The Goldberg Committee is headed by Eliezer Goldberg, a former Supreme Court justice and state comptroller, and includes the current head of the Civil Service Commission and two individuals appointed as representatives of the public.
The hearing Thursday concerned the latter two, whose appointments have been challenged in court.
The first is former national security adviser Yaakov Nagel, a retired brigadier general who served as head of the National Security Council under Prime Minister Benjamin Netanyahu until March 2017.
In the appeal against Nagel’s appointment to the Goldberg Committee, the Movement for Integrity watchdog group insisted that Nagel could not represent the public interest on the committee because he is too close to Netanyahu and has continued to advise the government since leaving his NSC post.
The appeal also targets committee member Iris Shtark, a prominent accountant who was elected head of the Institute of Certified Public Accountants in Israel – the accounting profession’s parallel to the Bar Association – by the nation’s 12,000 accountants on Wednesday.
Shtark is accused of being active politically, and is thought to be close to top ministers, including Netanyahu, according to the appeal.

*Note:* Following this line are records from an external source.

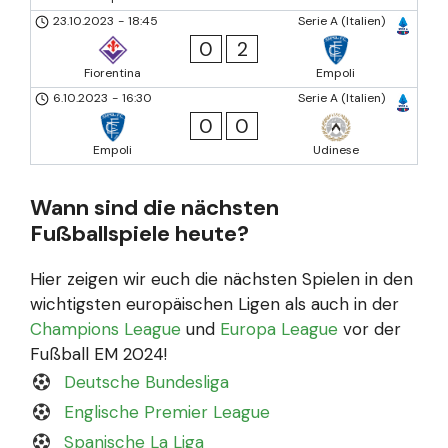
23.10.2023
-
18:45
Serie A (Italien)
0
2
Fiorentina
Empoli
6.10.2023
-
16:30
Serie A (Italien)
0
0
Empoli
Udinese
Wann sind die nächsten
Fußballspiele heute?
Hier zeigen wir euch die nächsten Spielen in den
wichtigsten europäischen Ligen als auch in der
Champions League
und
Europa League
vor der
Fußball EM 2024!
Deutsche Bundesliga
Englische Premier League
Spanische La Liga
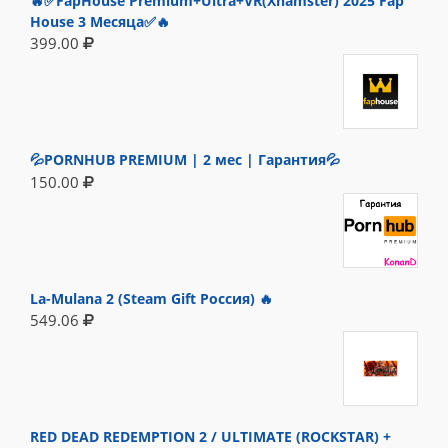
🔥✅FapHouse Premium+Ultra+VR(Xhamster) 2025 Fap
House 3 Месяца✅🔥
399.00
💦PORNHUB PREMIUM | 2 мес | Гарантия💦
150.00
La-Mulana 2 (Steam Gift Россия) 🔥
549.06
RED DEAD REDEMPTION 2 / ULTIMATE (ROCKSTAR) +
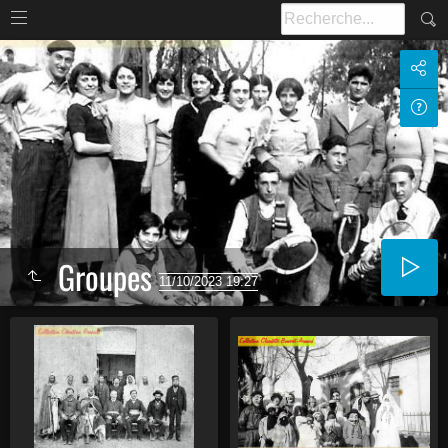
Groupes
11/10/2023 19:27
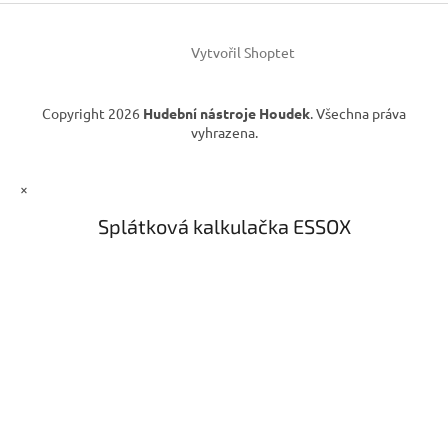
í
Vytvořil Shoptet
Copyright 2026
Hudební nástroje Houdek
. Všechna práva
vyhrazena.
×
Splátková kalkulačka ESSOX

The High Court on Thursday seemed ready to accept this rationale, especially in light of Netanyahu’s current legal troubles.

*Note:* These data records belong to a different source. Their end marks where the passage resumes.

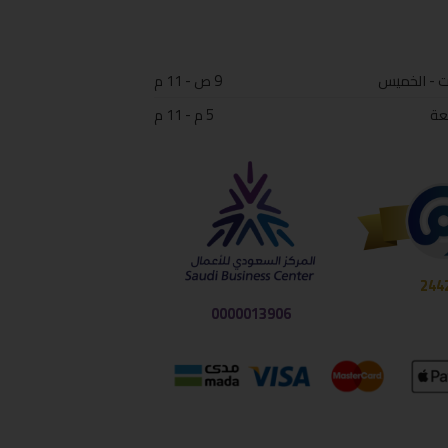
ت - الخميس
9 ص - 11 م
عة
5 م - 11 م
244
0000013906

Justice Menachem Mazuz expressed concern that if the public representatives were effectively representatives of the prime minister, Netanyahu could influence the selection of the next police chief in order to influence the outcome of investigations into his affairs.
“Since the prime minister may have a [personal] interest in the identity of the next [police] commissioner, he is forbidden from taking part in the process of selecting the committee that must approve the appointment,” Mazuz wrote.

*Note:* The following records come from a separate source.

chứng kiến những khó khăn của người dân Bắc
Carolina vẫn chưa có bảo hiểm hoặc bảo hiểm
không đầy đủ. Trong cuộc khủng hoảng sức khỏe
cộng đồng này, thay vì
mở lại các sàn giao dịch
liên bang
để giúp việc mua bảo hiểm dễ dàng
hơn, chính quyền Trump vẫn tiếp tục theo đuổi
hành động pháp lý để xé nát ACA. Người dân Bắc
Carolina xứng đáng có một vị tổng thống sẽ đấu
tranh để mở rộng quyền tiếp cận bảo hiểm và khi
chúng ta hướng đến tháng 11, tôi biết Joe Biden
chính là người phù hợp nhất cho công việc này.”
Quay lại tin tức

He suggested that Nagel’s appointment may not satisfy that requirement for distance between the premier and the appointment process. “The NSC head works closely and constantly with the prime minister. If that was the only issue, this would be a debate about whether the year that has passed [since Nagel left the public service] is a sufficient ‘cooling off’ period. But we know that Nagel continued to serve the prime minister in a professional capacity [after leaving office], and has remained tied to the government and the prime minister. Is he a representative of the public or of the government?”
If the state’s representatives choose to defend the appointments of Nagel and Shtark in court, there may be further delays in the committee’s ability to approve several key upcoming appointments, including those of the next commissioner of the Israel Police and the next chief of staff of the IDF. The terms of both Commissioner Roni Alsheich’s and Lt. Gen. Gadi Eisenkot are ending in December.
The Goldberg Committee is charged with examining any ethical difficulties that arise in the choice of appointees to the heads of key state agencies, including the IDF, Israel Police, Mossad, Shin Bet and Bank of Israel.
The Movement for Integrity responded to the court’s freeze order by calling on Shtark and Nagel to resign from the committee without waiting for the court to force them to do so, “especially given the urgent appointments the committee must consider.”
The Goldberg Committee’s fourth member is the serving head of the Civil Service Commission, a post currently held in an acting capacity since May 2017 by Udi Prawer, until recently the head of strategic planning in the Prime Minister’s Office. Prawer is expected to be replaced on the committee in mid-September by Daniel Hershkovitz, the former science minister and president of Bar Ilan University, whose appointment as the new civil service commissioner is expected to be ratified by the cabinet on September 12.
The Movement for Integrity has said it plans to challenge that appointment as well. It promises to appeal Hershkovitz’s appointment as the next civil service commissioner, and thus as the next member of the Goldberg Committee, after he is confirmed at next week’s cabinet meeting.
Netanyahu is a suspect in three criminal graft investigations, all of which involve suspicions that he advanced the interests of businesspeople in government in exchange for expensive gifts and positive media coverage. Netanyahu has denied wrongdoing.